El tabaco es algo que siempre me atrajo. Di mi primera calada a los once años. Le quité un Vencedor sin boquilla a mi padre y me fui a mi habitación. De aquella marca de tabaco que fumaba mi padre se decía que tenía el papel dulce, pero yo no percibí tal cosa. Mi hermana Marta era dos años menor que yo, y mi hermano Pedro era un bebé de cuatro años que no se enteraba de nada, mis otros dos hermanos no estaban en casa, eran ya mayores, 15 y 17, y estaban trabajando con mi padre. El humo del tabaco en mis pulmones me hizo toser estrepitosamente, lo que alertó a mi madre, que no tardó en llegar y darse cuenta de lo que yo estaba haciendo. Lo primero que me hizo, después de un «¿qué haces, »desgraciá»?», fue cogerme por el pelo y sacarme a rastras del cuarto. Pero eso fue pan bendito comparado con lo que me hizo mi padre en cuanto llegó y le contó mi madre lo que yo había hecho. Todavía tengo las marcas en el brazo de las quemaduras del cigarro. «Verás como así no fumas, más», me dijo. Nadie salió en mi defensa, ni siquiera mi madre, algo que nunca superé y que hizo nacer mi rebeldía… con solo once años, joder. Seguí fumando, a escondidas, por supuesto, pero nunca más me pillaron, y tuve que ocultarme cada vez que lo hacía después de casada, eso de que una mujer fumara era una indecencia no aceptada ni por padres ni por hermanos varones ni por esposos. «Una deshonra que solo soportan las putas», era lo que decían todos.
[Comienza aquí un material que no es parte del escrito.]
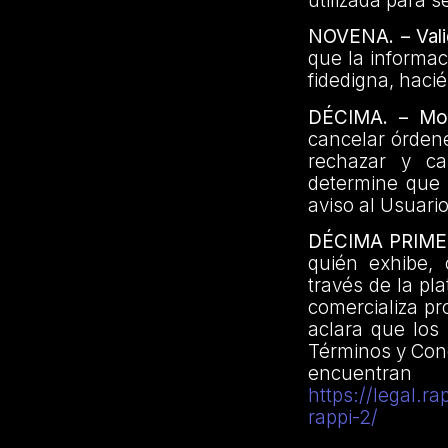
utilizada para 
NOVENA.
– Val
que la informac
fidedigna, hac
DÉCIMA. – Modi
cancelar órdene
rechazar y ca
determine que 
aviso al Usuar
DÉCIMA PRIMER
quién exhibe, 
través de la pl
comercializa p
aclara que los
Términos y Cond
encuentra
https://legal.
rappi-2/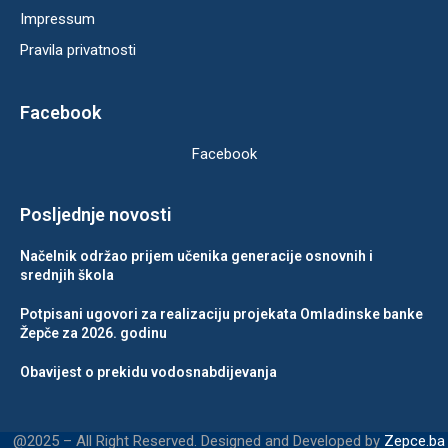
Impressum
Pravila privatnosti
Facebook
Facebook
Posljednje novosti
Načelnik održao prijem učenika generacije osnovnih i
srednjih škola
Potpisani ugovori za realizaciju projekata Omladinske banke
Žepče za 2026. godinu
Obavijest o prekidu vodosnabdijevanja
@2025 – All Right Reserved. Designed and Developed by
Zepce.ba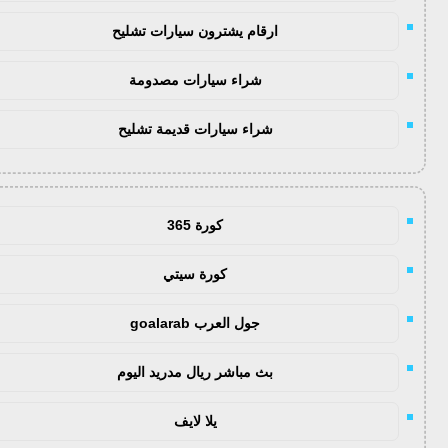
ارقام يشترون سيارات تشليح
شراء سيارات مصدومة
شراء سيارات قديمة تشليح
كورة 365
كورة سيتي
جول العرب goalarab
بث مباشر ريال مدريد اليوم
يلا لايف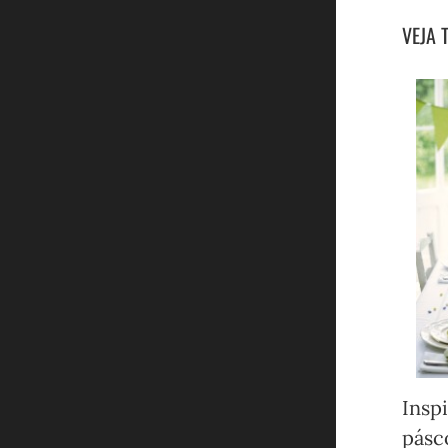
VEJA 
Insp
pásc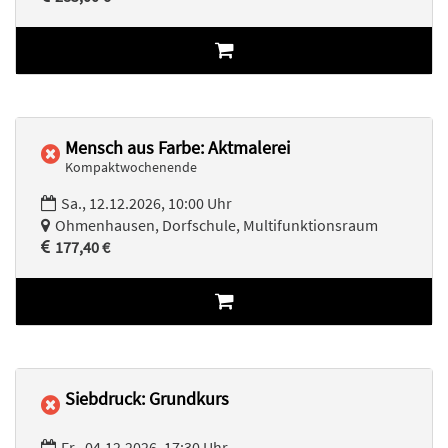
Mensch aus Farbe: Aktmalerei
Kompaktwochenende
Sa., 12.12.2026, 10:00 Uhr
Ohmenhausen, Dorfschule, Multifunktionsraum
177,40 €
Siebdruck: Grundkurs
Fr., 04.12.2026, 17:30 Uhr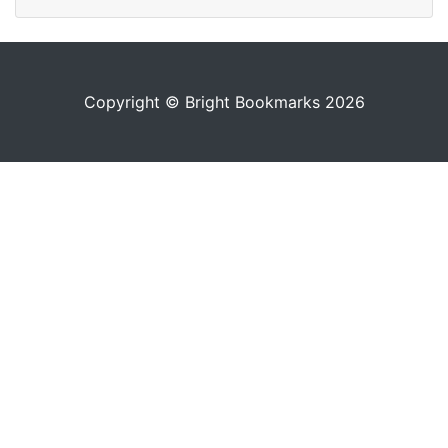
Copyright © Bright Bookmarks 2026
Y si fumar era tan descabellado, manifestar abiertamente apoyo a la mujer moderna era totalmente intolerable. Y así, año tras año, fui curtiendo mi ser, dándole paso a la ira en detrimento del sosiego, y endurecí y agrié tanto mi personalidad que hoy, con casi setenta años, puedo asegurar que me he ganado el infierno, pues he mandado literalmente al carajo a todo aquel y a toda aquella que ha osado faltarme en lo más mínimo al respeto, porque mi tolerancia con los irrespetuosos se ha reducido a cero… y no pienso pedir perdón por ello. Si soy una mal hablada, pues que se jodan todos, si me tachan despectivamente de moderna, pues que les den por el culo, y si no me aceptan tal como soy, pues, ¿qué quieres que te diga?, me suda el papo —el dedo pulgar interrumpió la grabación y el cigarrillo, lo poco que quedaba de él, acabó aplastado en el cenicero—.